## The task
Make an exact copy of the records below. Include every line.

## Source data
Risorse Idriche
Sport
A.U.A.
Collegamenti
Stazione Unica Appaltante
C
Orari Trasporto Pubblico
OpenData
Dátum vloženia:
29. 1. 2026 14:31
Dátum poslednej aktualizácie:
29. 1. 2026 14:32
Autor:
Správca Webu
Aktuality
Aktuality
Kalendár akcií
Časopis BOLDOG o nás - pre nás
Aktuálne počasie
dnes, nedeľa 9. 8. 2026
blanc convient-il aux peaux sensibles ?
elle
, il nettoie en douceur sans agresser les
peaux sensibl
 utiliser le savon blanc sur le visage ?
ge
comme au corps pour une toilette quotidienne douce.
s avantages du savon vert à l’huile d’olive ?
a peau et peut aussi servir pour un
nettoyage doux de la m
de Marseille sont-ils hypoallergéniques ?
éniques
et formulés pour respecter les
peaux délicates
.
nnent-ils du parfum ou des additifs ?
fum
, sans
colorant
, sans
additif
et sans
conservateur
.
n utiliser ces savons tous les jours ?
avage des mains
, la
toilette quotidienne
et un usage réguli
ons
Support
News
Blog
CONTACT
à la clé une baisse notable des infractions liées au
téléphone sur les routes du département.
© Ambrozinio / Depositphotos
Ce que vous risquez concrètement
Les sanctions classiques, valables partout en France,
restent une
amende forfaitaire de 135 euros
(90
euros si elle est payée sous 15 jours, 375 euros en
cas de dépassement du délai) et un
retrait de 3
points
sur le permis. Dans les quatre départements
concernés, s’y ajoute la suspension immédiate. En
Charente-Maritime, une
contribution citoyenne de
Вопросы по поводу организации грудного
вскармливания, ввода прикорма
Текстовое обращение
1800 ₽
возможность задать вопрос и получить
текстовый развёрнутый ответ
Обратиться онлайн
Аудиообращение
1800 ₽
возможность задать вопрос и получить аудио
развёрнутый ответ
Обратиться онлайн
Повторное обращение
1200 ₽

## Final answer
Risorse Idriche
Sport
A.U.A.
Collegamenti
Stazione Unica Appaltante
C
Orari Trasporto Pubblico
OpenData
Dátum vloženia:
29. 1. 2026 14:31
Dátum poslednej aktualizácie:
29. 1. 2026 14:32
Autor:
Správca Webu
Aktuality
Aktuality
Kalendár akcií
Časopis BOLDOG o nás - pre nás
Aktuálne počasie
dnes, nedeľa 9. 8. 2026
blanc convient-il aux peaux sensibles ?
elle
, il nettoie en douceur sans agresser les
peaux sensibl
 utiliser le savon blanc sur le visage ?
ge
comme au corps pour une toilette quotidienne douce.
s avantages du savon vert à l’huile d’olive ?
a peau et peut aussi servir pour un
nettoyage doux de la m
de Marseille sont-ils hypoallergéniques ?
éniques
et formulés pour respecter les
peaux délicates
.
nnent-ils du parfum ou des additifs ?
fum
, sans
colorant
, sans
additif
et sans
conservateur
.
n utiliser ces savons tous les jours ?
avage des mains
, la
toilette quotidienne
et un usage réguli
ons
Support
News
Blog
CONTACT
à la clé une baisse notable des infractions liées au
téléphone sur les routes du département.
© Ambrozinio / Depositphotos
Ce que vous risquez concrètement
Les sanctions classiques, valables partout en France,
restent une
amende forfaitaire de 135 euros
(90
euros si elle est payée sous 15 jours, 375 euros en
cas de dépassement du délai) et un
retrait de 3
points
sur le permis. Dans les quatre départements
concernés, s’y ajoute la suspension immédiate. En
Charente-Maritime, une
contribution citoyenne de
Вопросы по поводу организации грудного
вскармливания, ввода прикорма
Текстовое обращение
1800 ₽
возможность задать вопрос и получить
текстовый развёрнутый ответ
Обратиться онлайн
Аудиообращение
1800 ₽
возможность задать вопрос и получить аудио
развёрнутый ответ
Обратиться онлайн
Повторное обращение
1200 ₽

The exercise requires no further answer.